Required work
Please report each line of the data below that contains "neki".

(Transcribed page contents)
════════

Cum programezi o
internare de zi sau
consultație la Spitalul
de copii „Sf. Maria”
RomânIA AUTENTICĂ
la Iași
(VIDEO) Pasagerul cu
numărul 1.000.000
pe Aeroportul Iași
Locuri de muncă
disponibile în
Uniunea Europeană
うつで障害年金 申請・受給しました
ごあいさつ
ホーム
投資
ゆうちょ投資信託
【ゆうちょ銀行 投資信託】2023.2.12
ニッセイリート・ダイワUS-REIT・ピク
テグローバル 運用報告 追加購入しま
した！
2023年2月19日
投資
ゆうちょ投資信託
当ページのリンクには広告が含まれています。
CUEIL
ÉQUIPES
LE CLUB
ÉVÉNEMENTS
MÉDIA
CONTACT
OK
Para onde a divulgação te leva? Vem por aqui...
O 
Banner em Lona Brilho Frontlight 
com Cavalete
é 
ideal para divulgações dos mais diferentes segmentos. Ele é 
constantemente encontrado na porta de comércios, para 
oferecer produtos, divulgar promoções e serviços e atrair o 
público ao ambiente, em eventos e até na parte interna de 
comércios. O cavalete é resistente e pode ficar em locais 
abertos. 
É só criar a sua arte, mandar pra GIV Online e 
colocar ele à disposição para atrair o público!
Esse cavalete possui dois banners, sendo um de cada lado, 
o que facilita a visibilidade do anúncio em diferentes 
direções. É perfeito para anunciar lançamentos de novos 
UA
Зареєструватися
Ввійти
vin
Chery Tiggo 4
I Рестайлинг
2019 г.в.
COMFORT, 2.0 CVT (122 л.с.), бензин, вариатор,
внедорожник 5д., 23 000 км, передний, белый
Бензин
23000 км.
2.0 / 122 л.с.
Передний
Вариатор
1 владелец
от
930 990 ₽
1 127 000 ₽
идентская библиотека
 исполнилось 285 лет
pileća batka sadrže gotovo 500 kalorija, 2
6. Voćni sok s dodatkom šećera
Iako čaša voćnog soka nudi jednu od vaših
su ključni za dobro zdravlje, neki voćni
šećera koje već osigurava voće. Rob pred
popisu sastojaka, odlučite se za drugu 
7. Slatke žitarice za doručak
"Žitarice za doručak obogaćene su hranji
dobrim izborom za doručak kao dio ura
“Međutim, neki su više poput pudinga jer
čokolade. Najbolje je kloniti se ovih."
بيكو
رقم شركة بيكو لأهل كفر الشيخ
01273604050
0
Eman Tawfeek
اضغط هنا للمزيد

════════

Solution for this problem
su ključni za dobro zdravlje, neki voćni
“Međutim, neki su više poput pudinga jer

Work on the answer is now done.